Crítica | Cantinflas: A Magia da Comédia
Começando com uma curiosa narração, que demonstra o panorama do cinema mundial nos idos de 1955, o filme de Sebastian del Amo diversifica a linguagem entre o inglês americano e o espanhol, numa co-produção repleta de referências a estrelas da sétima arte. O plot explorado é a difícil mega produção que adaptaria o romance de Júlio Verne, A Volta ao Mundo em Oitenta Dias. Após recusas de possíveis protagonistas para a película, surge o nome do humorista mexicano Mario Moreno – executado por Óscar Jaenada – que é um aspirante, ainda tímido, executor de esquetes de comédia.
A trajetória de Mario rumo à tentativa de se tornar um sucesso é dividida em tela pela volúpia de Michael Todd (Michael Imperioli) em tentar reunir o maior número possível de estrelas para a fita que quer produzir. Pressionado pelo estúdio, Mike passa por dificuldades cada vez maiores em angariar verba para a produção de seu épico. Logo, os destinos dos dois protagonistas cruzam-se.
Retornando ao passado, Mario observa como o humor pode retratar bem a sociedade, fazendo, inclusive, políticos famosos rirem de peripécias semelhantes aos descasos à máquina pública. O humor poderia ser uma ferina arma nas mãos de um excelente guerreiro, um método que foge do lugar comum no dever de denunciar as mazelas sociais. O roteiro de Del Amo é simples, didático, mas não trata seu espectador como bobo, pelo contrário, revela de modo leve e singelo a evolução de Moreno como palhaço. Após algumas experiências de vestuário, Mario dá luz a Cantinflas, sua persona que ficaria famosa por todo o México e que o levaria a ser uma figura importante do cinema latino.
A fama de Cantinflas cresce tanto que, na época retratada de 55, o humorista se dá ao luxo de recusar um papel secundário no filme que Mike produz.
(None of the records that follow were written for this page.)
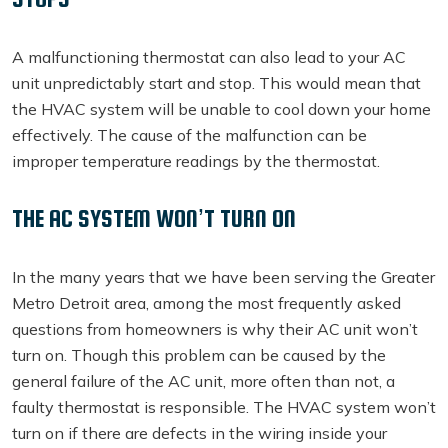
A malfunctioning thermostat can also lead to your AC
unit unpredictably start and stop. This would mean that
the HVAC system will be unable to cool down your home
effectively. The cause of the malfunction can be
improper temperature readings by the thermostat.
THE AC SYSTEM WON’T TURN ON
In the many years that we have been serving the Greater
Metro Detroit area, among the most frequently asked
questions from homeowners is why their AC unit won’t
turn on. Though this problem can be caused by the
general failure of the AC unit, more often than not, a
faulty thermostat is responsible. The HVAC system won’t
turn on if there are defects in the wiring inside your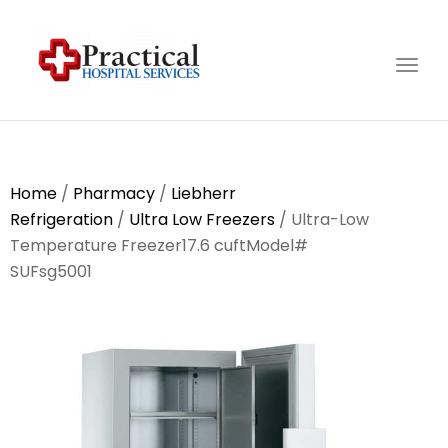
Togg
navig
Home
/
Pharmacy
/
Liebherr
Refrigeration
/
Ultra Low Freezers
/ Ultra-Low
Temperature Freezer17.6 cuftModel#
SUFsg5001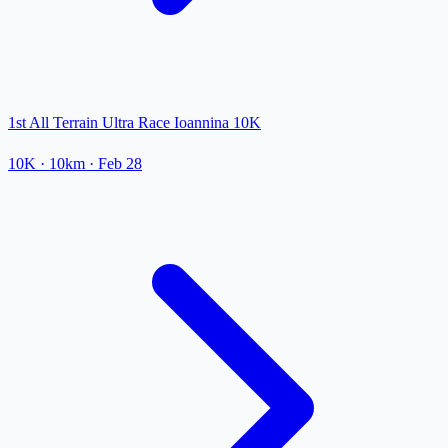
1st All Terrain Ultra Race Ioannina 10K
10K
· 10km
·
Feb 28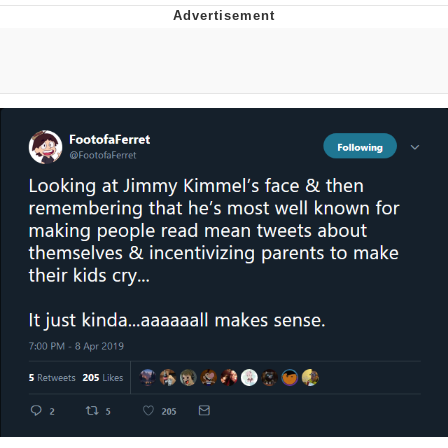
The Social Contract
Kinda Chic Trend
Upward Angle Frieren Drawing /
Frieren Looking Up
YNs (Slang)
Evelyn Smith Smiling /
Evelynsmithhhhh Stare
My Father-In-Law Is A Builder / We
Can't, We Don't Know How To Do It
Jacob Batalon CEO of Sex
A mudança de estilo de vida do artista é mostrada de modo gradativo. O Vagabundo Cantinflas ganha os palcos e as salas de cinema com as estreias de Aí Está o Detalhe! e produções posteriores, focando a capacidade de improviso do humorista e sua pouca afeição a seguir os roteiros de modo linear. O intérprete se transforma em um competente realizador e produtor, aclamado por crítica e público, lançando mão de bens materiais de alto custo, mudando completamente de patamar econômico.
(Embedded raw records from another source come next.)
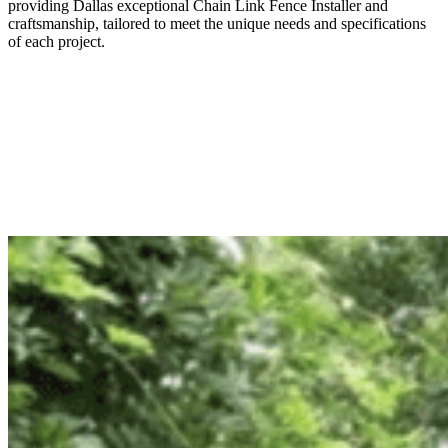
providing
Dallas
exceptional
Chain Link
Fence
Installer
and
craftsmanship, tailored to meet the unique needs and specifications
of each project.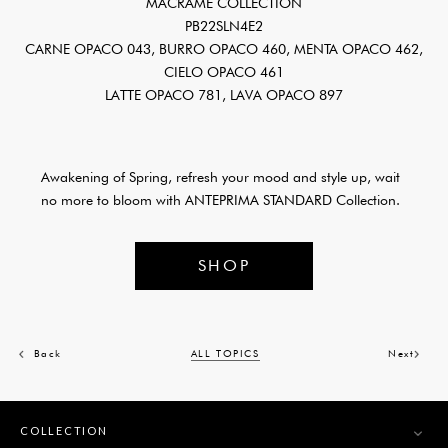
MACRAMÉ COLLECTION
PB22SLN4E2
CARNE OPACO 043, BURRO OPACO 460, MENTA OPACO 462,
CIELO OPACO 461
LATTE OPACO 781, LAVA OPACO 897
Awakening of Spring, refresh your mood and style up, wait
no more to bloom with ANTEPRIMA STANDARD Collection.
SHOP
Back
ALL TOPICS
Next
COLLECTION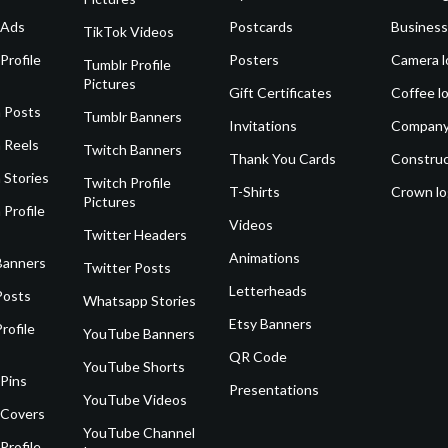
 Ads
Postcards
Business
TikTok Videos
Profile
Posters
Camera l
Tumblr Profile
Pictures
Gift Certificates
Coffee l
 Posts
Tumblr Banners
Invitations
Company
 Reels
Twitch Banners
Thank You Cards
Construc
 Stories
Twitch Profile
T-Shirts
Crown l
Pictures
 Profile
Videos
Twitter Headers
Animations
Banners
Twitter Posts
Letterheads
Posts
Whatsapp Stories
Etsy Banners
rofile
YouTube Banners
QR Code
YouTube Shorts
 Pins
Presentations
YouTube Videos
 Covers
YouTube Channel
Profile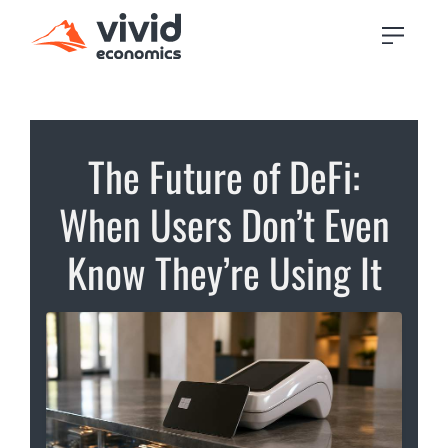
The Future of DeFi:
When Users Don’t Even
Know They’re Using It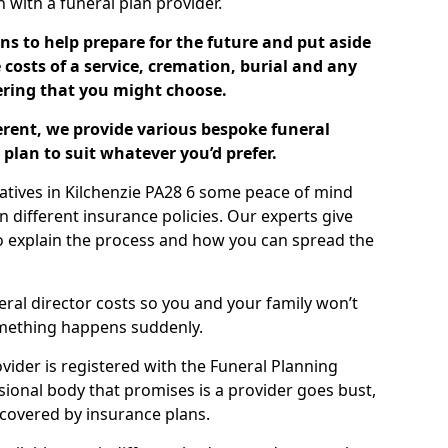
ch with a funeral plan provider.
ns to help prepare for the future and put aside
costs of a service, cremation, burial and any
tering that you might choose.
ferent, we provide various bespoke funeral
plan to suit whatever you’d prefer.
latives in Kilchenzie PA28 6 some peace of mind
n different insurance policies. Our experts give
to explain the process and how you can spread the
eral director costs so you and your family won’t
omething happens suddenly.
ovider is registered with the Funeral Planning
ssional body that promises is a provider goes bust,
s covered by insurance plans.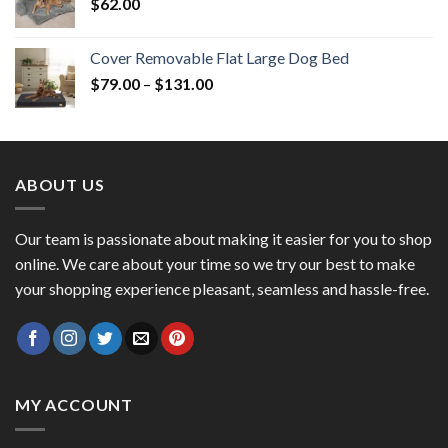
$
62.00
Cover Removable Flat Large Dog Bed
$
79.00
–
$
131.00
ABOUT US
Our team is passionate about making it easier for you to shop
online. We care about your time so we try our best to make
your shopping experience pleasant, seamless and hassle-free.
MY ACCOUNT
Cantinflas é uma cinebiografia focada nos atos que envolvem a criação de uma película fadada ao fracasso desde sua pré-produção, e que só conseguiu ver a luz do dia ao decidir entregar o protagonista ao personagem título, um indivíduo latino, naturalmente ignorado pela sociedade conservadora dos Estados Unidos, ainda mais na metade do século XX. A relação de Mario com Mike faz com que a relato de vida seja dividido entre ambos, na construção da improvável amizade que se arrastou pelos anos de vida da dupla, até o acidente que cerceou a vida de Michael.
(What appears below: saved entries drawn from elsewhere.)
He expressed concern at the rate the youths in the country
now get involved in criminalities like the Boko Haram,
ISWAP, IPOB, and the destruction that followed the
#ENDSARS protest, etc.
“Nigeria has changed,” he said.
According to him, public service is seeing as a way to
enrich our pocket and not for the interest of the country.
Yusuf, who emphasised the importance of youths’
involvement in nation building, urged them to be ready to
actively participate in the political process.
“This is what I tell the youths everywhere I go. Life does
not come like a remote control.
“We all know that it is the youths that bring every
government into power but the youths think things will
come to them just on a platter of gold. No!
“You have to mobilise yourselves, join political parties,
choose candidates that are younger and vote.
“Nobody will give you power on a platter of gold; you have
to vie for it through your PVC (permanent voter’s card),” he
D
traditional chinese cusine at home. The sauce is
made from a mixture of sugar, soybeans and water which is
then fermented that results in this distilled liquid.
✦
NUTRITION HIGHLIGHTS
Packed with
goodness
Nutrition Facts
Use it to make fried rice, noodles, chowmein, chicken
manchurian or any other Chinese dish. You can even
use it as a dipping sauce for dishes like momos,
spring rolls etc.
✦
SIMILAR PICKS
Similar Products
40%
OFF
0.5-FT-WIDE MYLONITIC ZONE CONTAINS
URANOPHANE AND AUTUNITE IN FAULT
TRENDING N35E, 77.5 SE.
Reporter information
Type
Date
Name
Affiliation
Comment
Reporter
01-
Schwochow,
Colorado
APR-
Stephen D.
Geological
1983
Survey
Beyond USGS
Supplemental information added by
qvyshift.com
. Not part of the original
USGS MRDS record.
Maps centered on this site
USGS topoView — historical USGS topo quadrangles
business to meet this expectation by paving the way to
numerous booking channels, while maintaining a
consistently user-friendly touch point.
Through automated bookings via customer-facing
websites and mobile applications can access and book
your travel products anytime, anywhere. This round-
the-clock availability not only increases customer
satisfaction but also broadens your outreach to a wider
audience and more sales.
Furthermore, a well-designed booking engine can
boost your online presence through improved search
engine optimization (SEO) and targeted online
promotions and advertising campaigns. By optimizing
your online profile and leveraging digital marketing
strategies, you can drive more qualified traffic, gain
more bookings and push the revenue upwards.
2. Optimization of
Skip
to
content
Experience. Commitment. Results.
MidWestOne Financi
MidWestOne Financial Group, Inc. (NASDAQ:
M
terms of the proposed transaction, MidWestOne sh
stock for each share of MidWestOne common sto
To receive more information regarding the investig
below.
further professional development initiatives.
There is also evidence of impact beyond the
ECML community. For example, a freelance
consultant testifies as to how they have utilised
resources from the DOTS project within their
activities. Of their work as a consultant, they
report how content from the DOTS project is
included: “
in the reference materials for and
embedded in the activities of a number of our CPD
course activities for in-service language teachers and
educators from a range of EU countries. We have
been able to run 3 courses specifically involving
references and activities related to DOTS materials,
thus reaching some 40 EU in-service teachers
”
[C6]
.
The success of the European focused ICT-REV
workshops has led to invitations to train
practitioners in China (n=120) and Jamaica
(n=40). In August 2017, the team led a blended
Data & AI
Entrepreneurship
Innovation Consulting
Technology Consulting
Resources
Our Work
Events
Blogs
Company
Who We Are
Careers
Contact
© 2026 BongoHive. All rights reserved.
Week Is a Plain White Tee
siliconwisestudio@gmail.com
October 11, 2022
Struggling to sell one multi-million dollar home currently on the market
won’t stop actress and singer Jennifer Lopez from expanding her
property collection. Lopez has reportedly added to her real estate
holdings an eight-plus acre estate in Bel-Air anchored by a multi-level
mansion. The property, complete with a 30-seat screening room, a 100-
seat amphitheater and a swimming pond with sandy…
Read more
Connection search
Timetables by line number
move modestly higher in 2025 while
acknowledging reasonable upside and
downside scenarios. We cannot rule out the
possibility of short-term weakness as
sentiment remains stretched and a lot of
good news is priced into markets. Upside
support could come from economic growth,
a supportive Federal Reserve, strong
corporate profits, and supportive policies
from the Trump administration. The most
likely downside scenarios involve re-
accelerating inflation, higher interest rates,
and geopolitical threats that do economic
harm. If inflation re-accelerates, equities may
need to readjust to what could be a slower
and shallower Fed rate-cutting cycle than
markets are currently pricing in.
O filme de Del Amo consegue ser reverencial e informativo, num equilíbrio poucas vezes vistas no gênero, trazendo à luz um personagem importante do cinema mundial, mas pouquíssimo conhecido no Brasil. O acerto talvez tenha sido não o de retratar Mario Cantinflas como uma figura mítica, mas sim de forma mais humana, repleta de falhas, acertos e fracassos, ainda que sua obra seja prolífica e genial.